Académie

By Théodore Banville

Written 1884-01-01 - 1884-01-01

Les premières où l'on a droit

D'adorer en secret sa mie,

Ne sont vraiment en nul endroit

Plus belles qu'à l'Académie.

C'est là que les faiseurs de vers

Et que les chercheurs de microbes

Peuvent tourner leurs regards vers

Un luxe éblouissant de robes.

On y prononce des discours

Que demain Aix lira comme Arles,

Et les meilleurs sont les moins courts ;

Mais au fond, Worth, c'est toi qui parles !

Et tandis que le mot sonneur

Chante et fleurit dans l'air, on flirte,

Et tu songes, ô moissonneur,

A récolter bientôt le myrte.

En ce temple, où l'on ne voit pas

Athèna lever ses visières,

Mazade a fait ses premiers pas :

Mézières tenait les lisières.

Les Immortels sont là chez eux,

Et pour ne pas choir, on y marche

Lentement, comme sur des œufs.

Cette Académie est une arche.

Quand Pierre y dit vrai, Paul y ment.

Cette fois les deux adversaires

Se sont parlé très poliment,

Avec les douceurs nécessaires.

Mazade n'a pas lu Nana.

Son âme, de fiel dépourvue,

Est profondément chaste. Il n'a

Jamais aimé que la Revue

Des Deux Mondes. Il trouve laids

Tous les vains suiveurs de mantilles.

En somme, il donnerait tous les

Rimeurs, pour un plat de lentilles.

Mézières, qui nous a sonné

La charge, est moins pur.
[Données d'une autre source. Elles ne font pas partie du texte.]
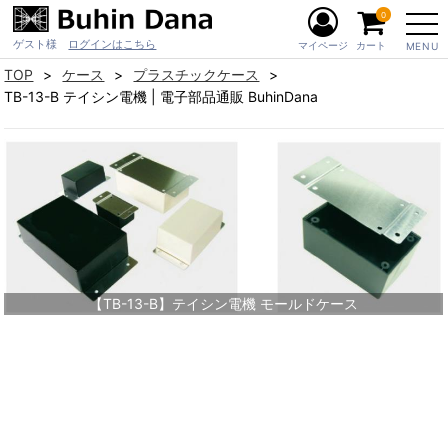
0
ゲスト様
ログインはこちら
マイページ
カート
MENU
TOP
ケース
プラスチックケース
TB-13-B テイシン電機 | 電子部品通販 BuhinDana
【TB-13-B】テイシン電機 モールドケース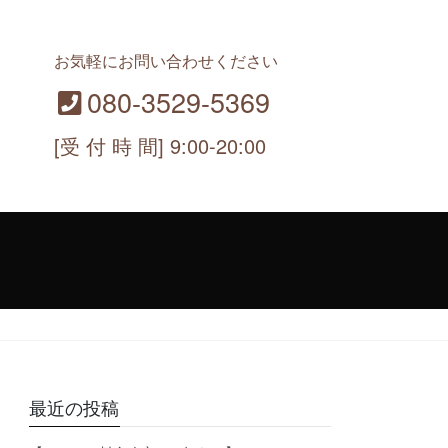
お気軽にお問い合わせください
080-3529-5369
[受 付 時 間] 9:00-20:00
最近の投稿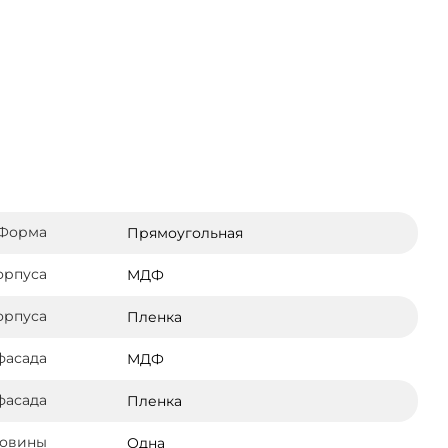
Форма
Прямоугольная
орпуса
МДФ
орпуса
Пленка
фасада
МДФ
фасада
Пленка
ковины
Одна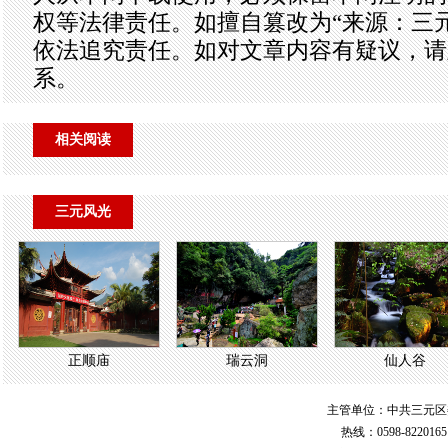
权等法律责任。如擅自篡改为“来源：三
依法追究责任。如对文章内容有疑议，请
系。
相关阅读
三元风光
正顺庙
瑞云洞
仙人谷
主管单位：中共三元区
热线：0598-822016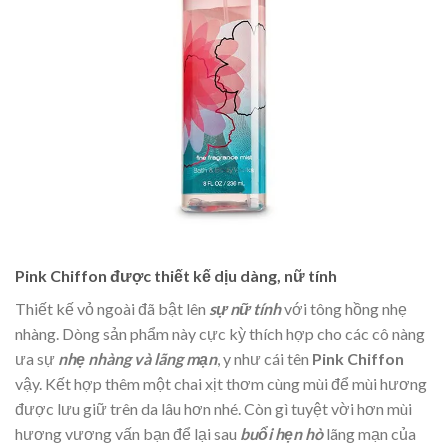
Pink Chiffon được thiết kế dịu dàng, nữ tính
Thiết kế vỏ ngoài đã bật lên
sự nữ
tính
với tông hồng nhẹ
nhàng. Dòng sản phẩm này cực kỳ thích hợp cho các cô nàng
ưa sự
nhẹ nhàng và lãng mạn
, y như cái tên
Pink Chiffon
vậy. Kết hợp thêm một chai xịt thơm cùng mùi để mùi hương
được lưu giữ trên da lâu hơn nhé. Còn gì tuyệt vời hơn mùi
hương vương vấn bạn để lại sau
buổi hẹn hò
lãng mạn của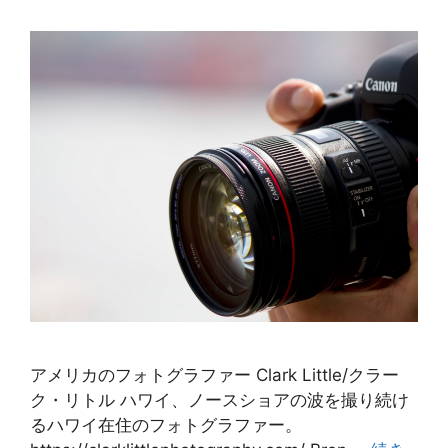
アメリカのフォトグラファー Clark Little/クラー
ク・リトル ハワイ、ノースショアの波を撮り続け
るハワイ在住のフォトグラファー。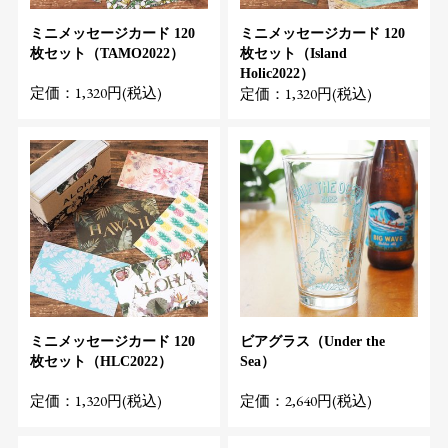
ミニメッセージカード 120
ミニメッセージカード 120
枚セット（TAMO2022）
枚セット（Island
Holic2022）
定価：1,320円(税込)
定価：1,320円(税込)
ミニメッセージカード 120
ビアグラス（Under the
枚セット（HLC2022）
Sea）
定価：1,320円(税込)
定価：2,640円(税込)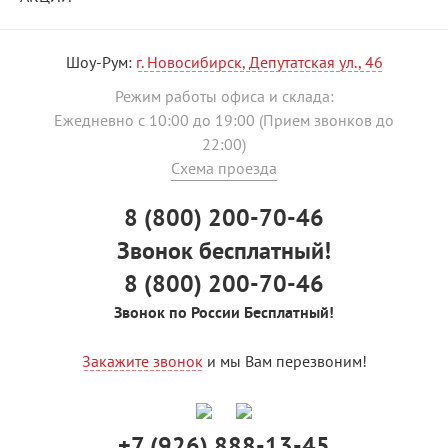
Шоу-Рум:
г. Новосибирск, Депутатская ул., 46
Режим работы офиса и склада:
Ежедневно с 10:00 до 19:00 (Прием звонков до
22:00)
Схема проезда
8 (800) 200-70-46
Звонок бесплатный!
8 (800) 200-70-46
Звонок по России Бесплатный!
Закажите звонок
и мы Вам перезвоним!
+7 (926) 888-13-45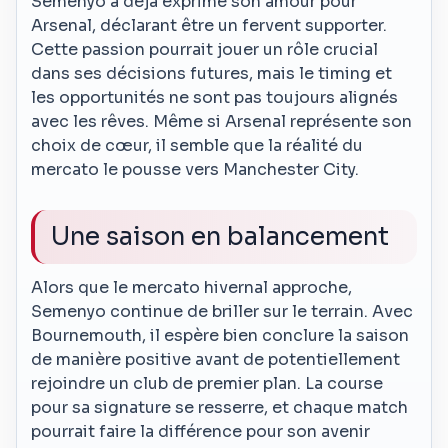
Semenyo a déjà exprimé son amour pour
Arsenal, déclarant être un fervent supporter.
Cette passion pourrait jouer un rôle crucial
dans ses décisions futures, mais le timing et
les opportunités ne sont pas toujours alignés
avec les rêves. Même si Arsenal représente son
choix de cœur, il semble que la réalité du
mercato le pousse vers Manchester City.
Une saison en balancement
Alors que le mercato hivernal approche,
Semenyo continue de briller sur le terrain. Avec
Bournemouth, il espère bien conclure la saison
de manière positive avant de potentiellement
rejoindre un club de premier plan. La course
pour sa signature se resserre, et chaque match
pourrait faire la différence pour son avenir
J'en soupire.

Il est vaguement soupçonné

De connivence avec Shakspere.

Même son nom, — c'est apparent,

Nous révèle un peu ses fredaines,

Et nous montre qu'il est parent

Avec la forêt des Ardennes.

Il a connu le grand boucher

Et, dans son contact énergique,

N'ayant pas craint de le toucher,

Il s'est taché du sang tragique.

O deuil, ô souvenir amer,

O mystérieuse brûlure !

Toute l'eau de la vaste mer

Ne lavera pas la souillure !

On sourit pourtant, voyez-vous ?

Parfois les belles indolentes

Gardent leurs regards les plus doux

Pour les héros aux mains sanglantes.